# [What is needed]
Without the pictures, print each of the records below exactly as it appears.

Stored data entries

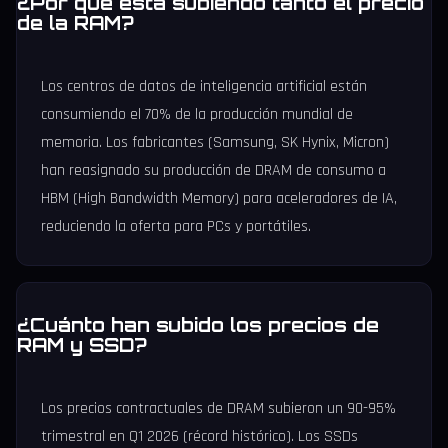
¿Por qué está subiendo tanto el precio
de la RAM?
Los centros de datos de inteligencia artificial están
consumiendo el 70% de la producción mundial de
memoria. Los fabricantes (Samsung, SK Hynix, Micron)
han reasignado su producción de DRAM de consumo a
HBM (High Bandwidth Memory) para aceleradores de IA,
reduciendo la oferta para PCs y portátiles.
¿Cuánto han subido los precios de
RAM y SSD?
Los precios contractuales de DRAM subieron un 90-95%
trimestral en Q1 2026 (récord histórico). Los SSDs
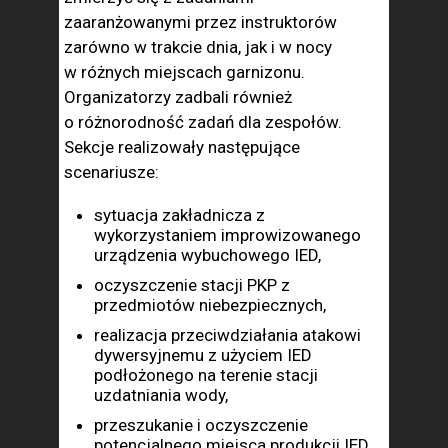
zaaranżowanymi przez instruktorów
zarówno w trakcie dnia, jak i w nocy
w różnych miejscach garnizonu.
Organizatorzy zadbali również
o różnorodność zadań dla zespołów.
Sekcje realizowały następujące
scenariusze:
sytuacja zakładnicza z
wykorzystaniem improwizowanego
urządzenia wybuchowego IED,
oczyszczenie stacji PKP z
przedmiotów niebezpiecznych,
realizacja przeciwdziałania atakowi
dywersyjnemu z użyciem IED
podłożonego na terenie stacji
uzdatniania wody,
przeszukanie i oczyszczenie
potencjalnego miejsca produkcji IED,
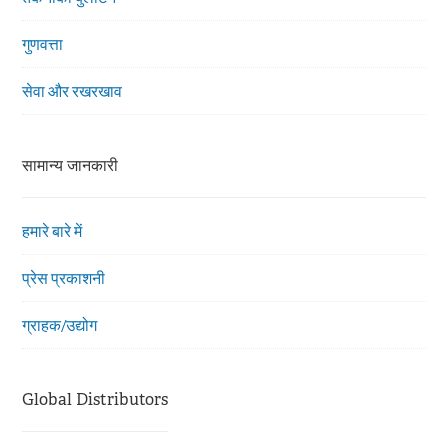
गुणवत्ता
सेवा और रखरखाव
सामान्य जानकारी
हमारे बारे में
प्रेस प्रकाशनी
ग्राहक/उद्योग
Global Distributors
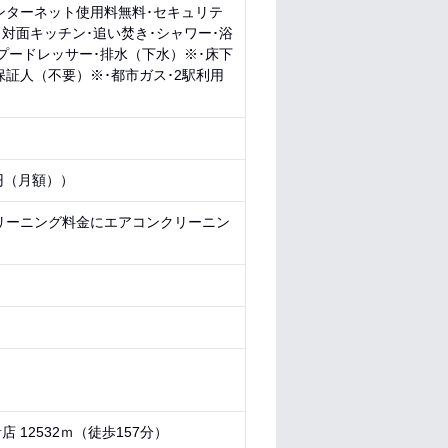
インターネット使用料無料･セキュリテ
対面キッチン･追い焚き･シャワー･浴
プードレッサー･排水（下水）※･床下
保証人（不要）※･都市ガス･2駅利用
円（月額））
リーニング料金にエアコンクリーニン
 12532ｍ（徒歩157分）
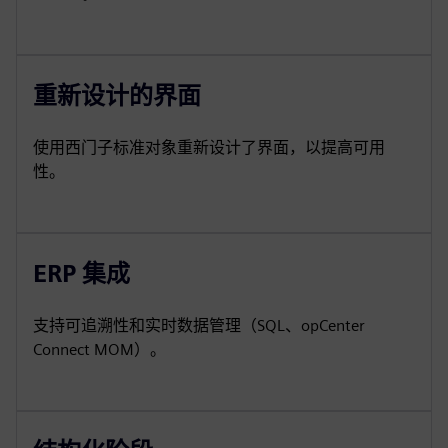
重新设计的界面
使用西门子标准对象重新设计了界面，以提高可用
性。
ERP 集成
支持可追溯性和实时数据管理（SQL、opCenter
Connect MOM）。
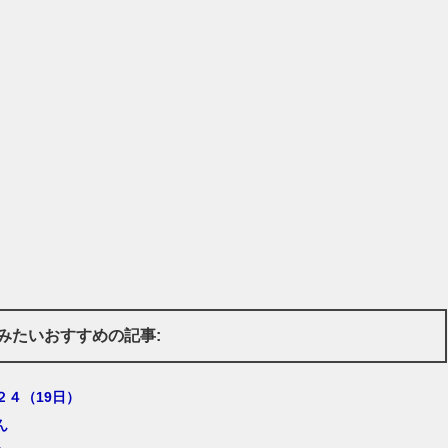
みたいおすすめの記事:
２４（19日）
ん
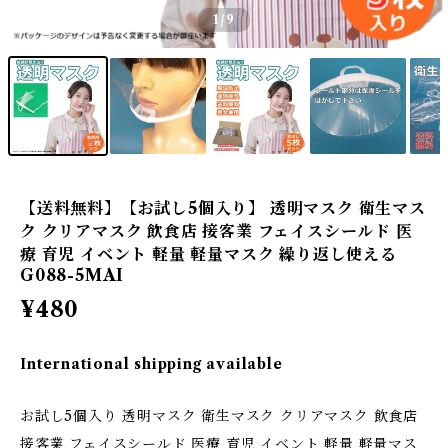
1
/9
【送料無料】【お試し5個入り】 透明マスク 衛生マス
ク クリアマスク 飲食店 接客業 フェイスシールド 医
療 育児 イベント 軽量 軽量マスク 繰り返し使える
G088-5MAI
¥480
International shipping available
お試し5個入り 透明マスク 衛生マスク クリアマスク 飲食店
接客業 フェイスシールド 医療 育児 イベント 軽量 軽量マス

# [Task response]
¿Por qué está subiendo tanto el precio
de la RAM?
Los centros de datos de inteligencia artificial están
consumiendo el 70% de la producción mundial de
memoria. Los fabricantes (Samsung, SK Hynix, Micron)
han reasignado su producción de DRAM de consumo a
HBM (High Bandwidth Memory) para aceleradores de IA,
reduciendo la oferta para PCs y portátiles.
¿Cuánto han subido los precios de
RAM y SSD?
Los precios contractuales de DRAM subieron un 90-95%
trimestral en Q1 2026 (récord histórico). Los SSDs
zaaranżowanymi przez instruktorów
zarówno w trakcie dnia, jak i w nocy
w różnych miejscach garnizonu.
Organizatorzy zadbali również
o różnorodność zadań dla zespołów.
Sekcje realizowały następujące
scenariusze:
sytuacja zakładnicza z
wykorzystaniem improwizowanego
urządzenia wybuchowego IED,
oczyszczenie stacji PKP z
przedmiotów niebezpiecznych,
realizacja przeciwdziałania atakowi
dywersyjnemu z użyciem IED
podłożonego na terenie stacji
uzdatniania wody,
przeszukanie i oczyszczenie
potencjalnego miejsca produkcji IED,
गुणवत्ता
सेवा और रखरखाव
सामान्य जानकारी
हमारे बारे में
प्रेस प्रकाशनी
ग्राहक/उद्योग
Global Distributors
インターネット使用料無料･セキュリテ
対面キッチン･追い焚き･シャワー･浴
プードレッサー･排水（下水）※･床下
保証人（不要）※･都市ガス･2駅利用
円（月額））
リーニング料金にエアコンクリーニン
 12532ｍ（徒歩157分）
重新设计的界面
使用西门子标准对象重新设计了界面，以提高可用
性。
ERP 集成
支持可追溯性和实时数据管理（SQL、opCenter
Connect MOM）。
みたいおすすめの記事:
２４（19日）
ん
1
/9
【送料無料】【お試し5個入り】 透明マスク 衛生マス
ク クリアマスク 飲食店 接客業 フェイスシールド 医
療 育児 イベント 軽量 軽量マスク 繰り返し使える
G088-5MAI
¥480
International shipping available
お試し5個入り 透明マスク 衛生マスク クリアマスク 飲食店
接客業 フェイスシールド 医療 育児 イベント 軽量 軽量マス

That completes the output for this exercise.